START RECORDED INFORMATION

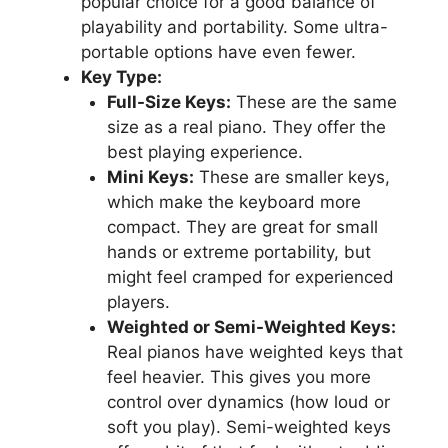
popular choice for a good balance of
playability and portability. Some ultra-
portable options have even fewer.
Key Type:
Full-Size Keys:
These are the same
size as a real piano. They offer the
best playing experience.
Mini Keys:
These are smaller keys,
which make the keyboard more
compact. They are great for small
hands or extreme portability, but
might feel cramped for experienced
players.
Weighted or Semi-Weighted Keys:
Real pianos have weighted keys that
feel heavier. This gives you more
control over dynamics (how loud or
soft you play). Semi-weighted keys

END RECORDED INFORMATION

▶ **GOAL OF THE EXERCISE**
Going from the line that has "control over dynamics (how loud or" through the last line of the entries, retype each line exactly as given and add nothing.

▶ **SOLUTION TO THIS PROBLEM**
control over dynamics (how loud or
soft you play). Semi-weighted keys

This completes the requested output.